Stored dataset items:
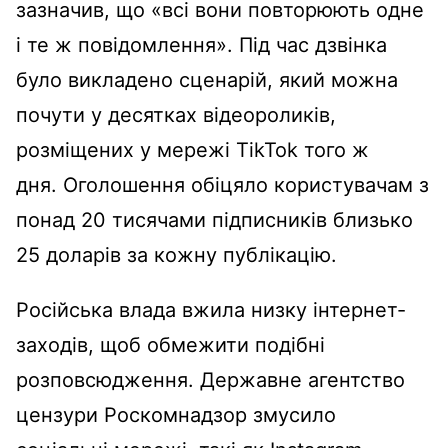
зазначив, що «всі вони повторюють одне
і те ж повідомлення». Під час дзвінка
було викладено сценарій, який можна
почути у десятках відеороликів,
розміщених у мережі TikTok того ж
дня. Оголошення обіцяло користувачам з
понад 20 тисячами підписників близько
25 доларів за кожну публікацію.
Російська влада вжила низку інтернет-
заходів, щоб обмежити подібні
розповсюдження. Державне агентство
цензури Роскомнадзор змусило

(Activity) Return the lines above, starting at the one that contains "почути у десятках" and running through the last, exactly as they appear, with no extra lines.

(Solution)
почути у десятках відеороликів,
розміщених у мережі TikTok того ж
дня. Оголошення обіцяло користувачам з
понад 20 тисячами підписників близько
25 доларів за кожну публікацію.
Російська влада вжила низку інтернет-
заходів, щоб обмежити подібні
розповсюдження. Державне агентство
цензури Роскомнадзор змусило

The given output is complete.